The Hidden Signal in Millions of News Articles That Reveals How Global Narratives Form

Every day, millions of news articles are published about technology, business and geopolitics.

But there is a signal hidden inside them that most analytics systems completely miss.

It isn’t in what the articles say.

It’s in which entities appear together.

Once you start measuring that signal, you can see how global narratives form.

This phenomenon is called co-mentions, and it is widely used in knowledge graph construction and large-scale text analysis.


Why Co-mentions Matter

Counting mentions tells you which entities are important.

But co-mentions tell you something far more valuable: how those entities are connected.

That distinction is crucial.

For example: AI might appear in thousands of articles.

But if AI increasingly appears alongside Nvidia, something deeper is happening. It reveals a narrative forming:

AI infrastructure → Nvidia

Similarly, when AI increasingly appears together with the US or China, the story changes. AI is no longer just a technology topic. It has become a geopolitical one.

Co-mentions allow us to detect these narrative shifts early – before they become obvious.


The Experiment

We tested this idea using the Leipzig English News corpora from the Wortschatz Project at Leipzig University. We analyzed datasets from 2023, 2024 and 2025.

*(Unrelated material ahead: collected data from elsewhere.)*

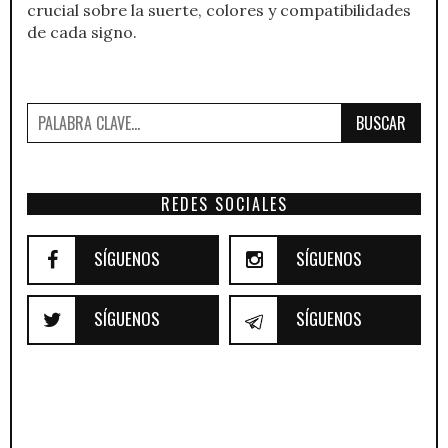
crucial sobre la suerte, colores y compatibilidades
de cada signo.
BUSCAR
REDES SOCIALES
SÍGUENOS
SÍGUENOS
SÍGUENOS
SÍGUENOS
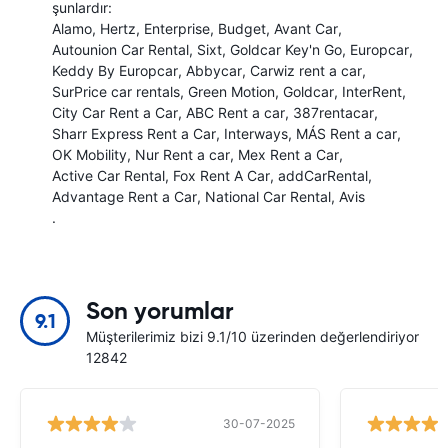
şunlardır:
Alamo
Hertz
Enterprise
Budget
Avant Car
Autounion Car Rental
Sixt
Goldcar Key'n Go
Europcar
Keddy By Europcar
Abbycar
Carwiz rent a car
SurPrice car rentals
Green Motion
Goldcar
InterRent
City Car Rent a Car
ABC Rent a car
387rentacar
Sharr Express Rent a Car
Interways
MÁS Rent a car
OK Mobility
Nur Rent a car
Mex Rent a Car
Active Car Rental
Fox Rent A Car
addCarRental
Advantage Rent a Car
National Car Rental
Avis
.
Son yorumlar
9.1
Müşterilerimiz bizi 9.1/10 üzerinden değerlendiriyor
12842
30-07-2025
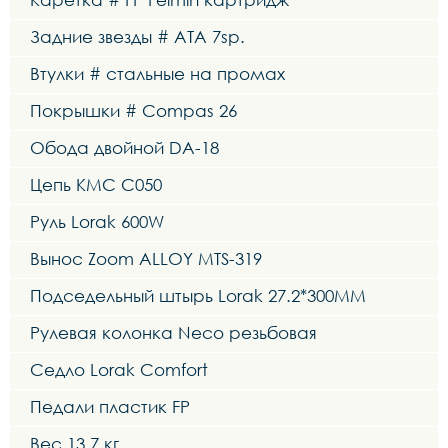
Задние звезды # ATA 7sp.
Втулки # стальные на промах
Покрышки # Compas 26
Обода двойной DA-18
Цепь KMC C050
Руль Lorak 600W
Вынос Zoom ALLOY MTS-319
Подседельный штырь Lorak 27.2*300MM
Рулевая колонка Neco резьбовая
Седло Lorak Comfort
Педали пластик FP
Вес 13.7 кг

Across these datasets, the pipeline processed roughly:

  • 2 million raw news articles
  • 400K articles after topical filtering

From these documents the pipeline extracted:

  • millions of entity mentions
  • tens of millions of co-mention relationships

To focus on economic and technology narratives, documents were filtered using the IPTC Media Topics taxonomy, keeping only:

  • Economy, Business and Finance
  • Science and Technology
Dataset ScopeApproximate Volume
Raw news articles processed2 million
Articles after topical filtering400K
Entity mentions extractedMillions
Co-mention relationships generatedTens of millions

How the Analysis Works

The pipeline combines entity extraction with graph analysis:

  1. Entity recognition using the Bitext NLP SDK (companies, countries, technologies)
  2. Entity normalization (e.g. “US”, “United States”, “America” → United States)
  3. Extraction of relationships between entities appearing in the same document
  4. Aggregation of co-mentions across the corpus

Relationships are generated by linking entities that appear in the same document, producing weighted co-mention edges.

For example, if a document mentions US, China, Nvidia and AI, the system generates relationships such as:

  • US – China
  • US – AI
  • China – AI
  • Nvidia – AI
Pipeline StepWhat It Does
Entity recognitionExtracts companies, countries, technologies and other entities from text
NormalizationMaps variants such as “US” and “America” to a canonical entity
Relationship extractionLinks entities appearing in the same document
AggregationBuilds weighted co-mention patterns across the corpus

From Text to Knowledge Graph

When these relationships are aggregated across hundreds of thousands of articles, they form a knowledge graph that reveals patterns in global narratives.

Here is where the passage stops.